The BioBrick we created to visualize genome shuffling is under the control of an IPTG-inducible promoter. Normally a repressor protein is bound to it, preventing gene transcription. However IPTG can binds to the repressor, changing its shape and removing it from the promoter, allowing expression and production of HBsu-xFP. Using BioNetGen we attempted to model this system, and see if we could predict the time it took for gene expression to start, given initial concentrations of IPTG. As we had no access to Western Blotting or other techniques to determine protein production experimentally, we also attempted to link fluorescence to the average molecule numbers our model predicted.


The Model

The model can be split into a few sections. The main part is the binding of 2 IPTG molecules to the protein repressing the BioBrick promoter, the repressor leaving the DNA, allowing gene expression.

IPTG(p) + DNA(prot!0,promoter~0).Rep(dna!0,a) <-> IPTG(p) + 
DNA(prot!0,promoter~0).Rep(dna!0,a!1).IPTG(p!1)

This represents the bonding of both IPTG molecules to the repressor

IPTG(p!1).Rep(a!1,a!2,dna!3).IPTG(p!2).DNA(prot!3,promoter~0) -> 
IPTG(p!1).Rep(a!1,a!2,dna).IPTG(p!2)+ DNA(prot,promoter~1)

Here the repressor leaves the operator region upstream of the BioBrick. Note that DNA(promoter~0) has changed to DNA(promoter~1) signifying that the DNA can now be transcribed.

Other repressor protein not bound to the DNA will also be attacked by IPTG, preventing them from binding to the now free DNA. This is represented by the reaction rule:

IPTG(p) + Rep(dna,a) <-> IPTG(p!1).Rep(a!1,dna)

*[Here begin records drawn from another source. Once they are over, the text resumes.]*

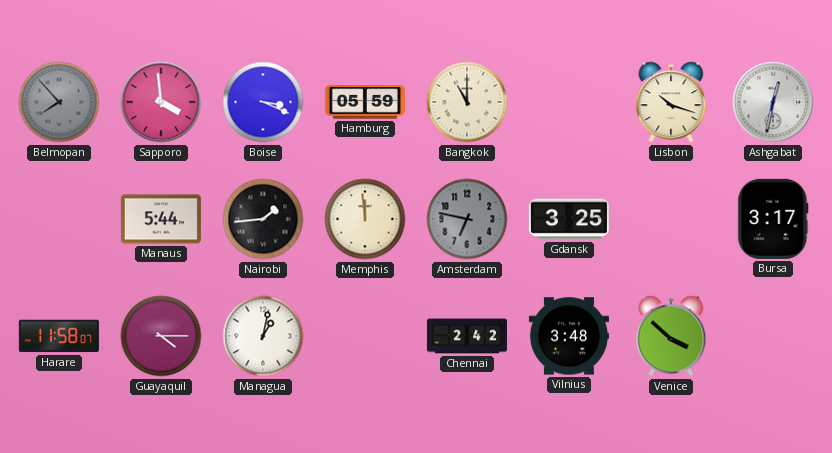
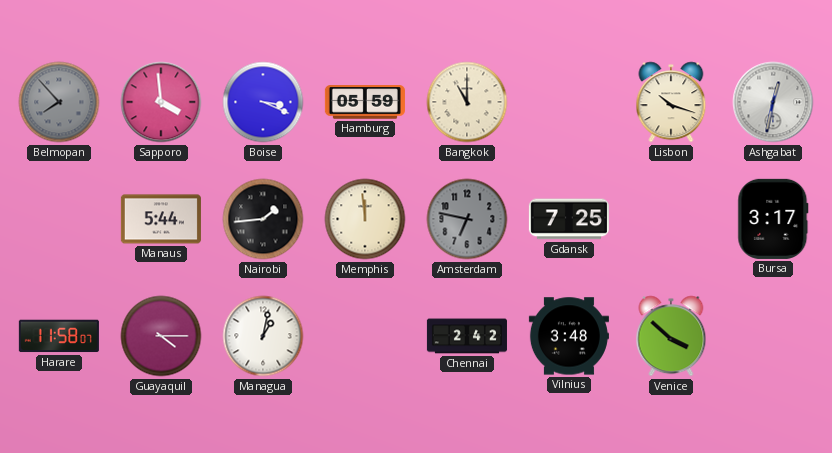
Gdansk: 3:25 -> 7:25
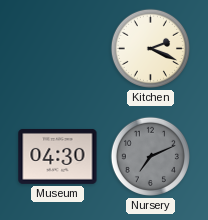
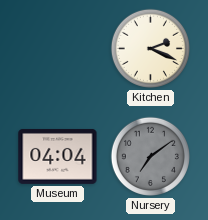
Museum: 04:30 -> 04:04
Nursery: 7:11 -> 7:09
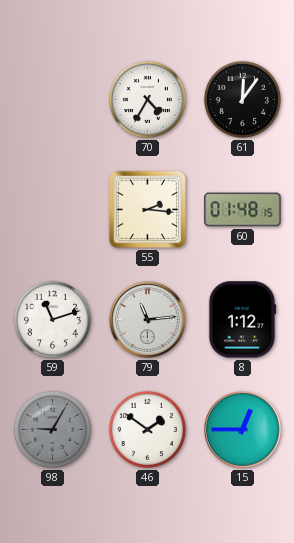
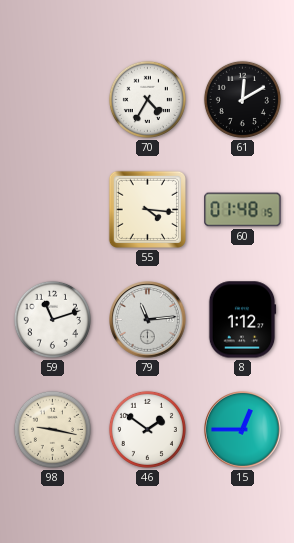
61: 12:06 -> 12:10
55: 2:16 -> 4:16
98: 9:05 -> 9:17
98 dial: grey -> cream
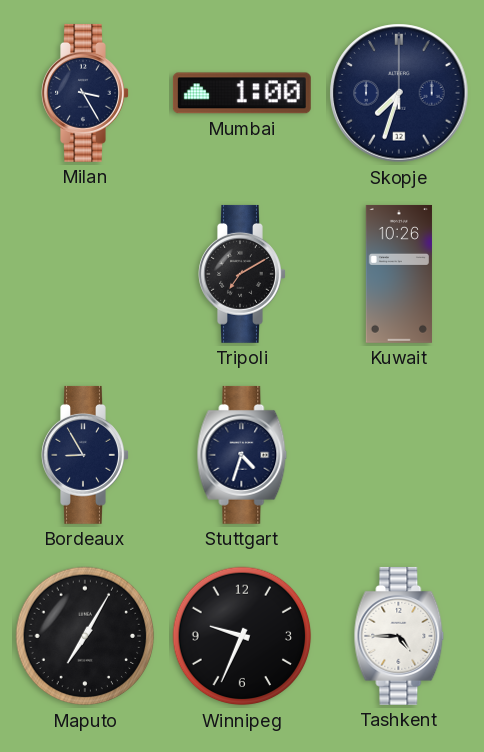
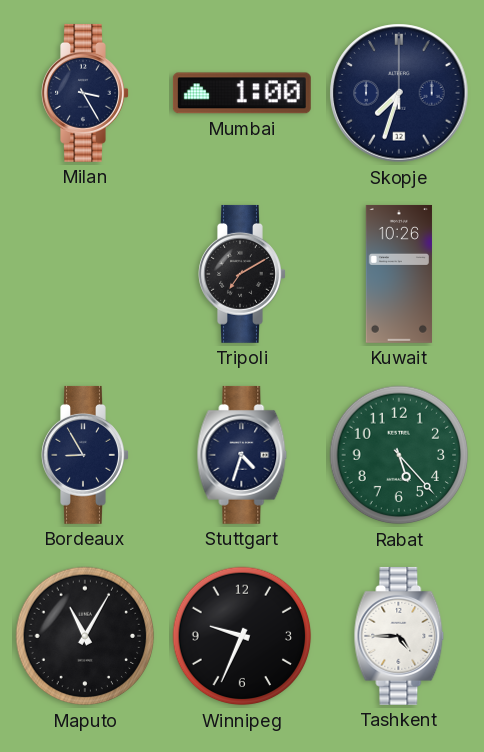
Rabat: none -> 5:23
Maputo: 7:05 -> 11:05
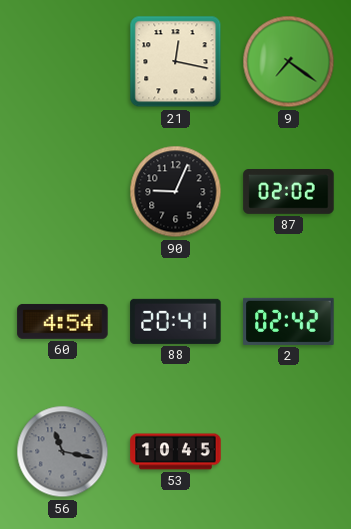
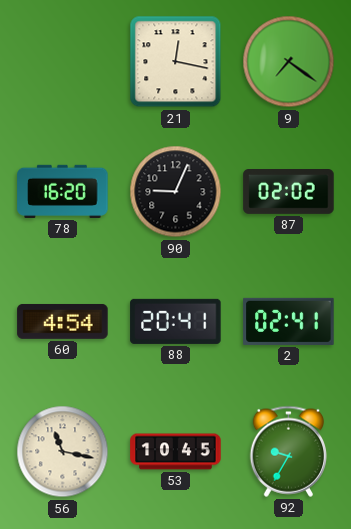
78: none -> 16:20
2: 02:42 -> 02:41
56 dial: grey -> cream
92: none -> 9:35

Free repressor can still bind to the DNA however:

DNA(prot,promoter~1) + Rep(dna,a,a) -> 
DNA(prot!0,promoter~0).Rep(dna!0,a,a)

The next stage is the transcription and translation of the HBsu-xFP gene:

DNA(prot,promoter~1) -> DNA(prot,promoter~1) + hbsu_mRNA()
hbsu_mRNA() -> hbsu_mRNA() + HBsu()

The protein will however slowly degrade:

HBsu()  -> 0 

Before binding to the repressor, IPTG must first diffuse into the cell:

IPTG_outside(a) -> IPTG(p)

Finally the repressor is constantly being produced and degraded. The lac repressor is a dimer-dimer. Thus the mRNA codes for a monomer, which dimerizes, and dimerizes again:

0 -> Rep_mRNA()
Rep_mRNA() -> Rep_mono()
Rep_mono() + Rep_mono()  <-> Rep_dimer()
Rep_dimer() + Rep_dimer() <-> Rep(dna,a,a)
Rep_mRNA()  ->0 

Parameters can be found in the .txt file, and are based on cdhbdhjbvhjvbsdjhcba The network diagram for this model is in the gallery near the top of this page, as 'contact map'.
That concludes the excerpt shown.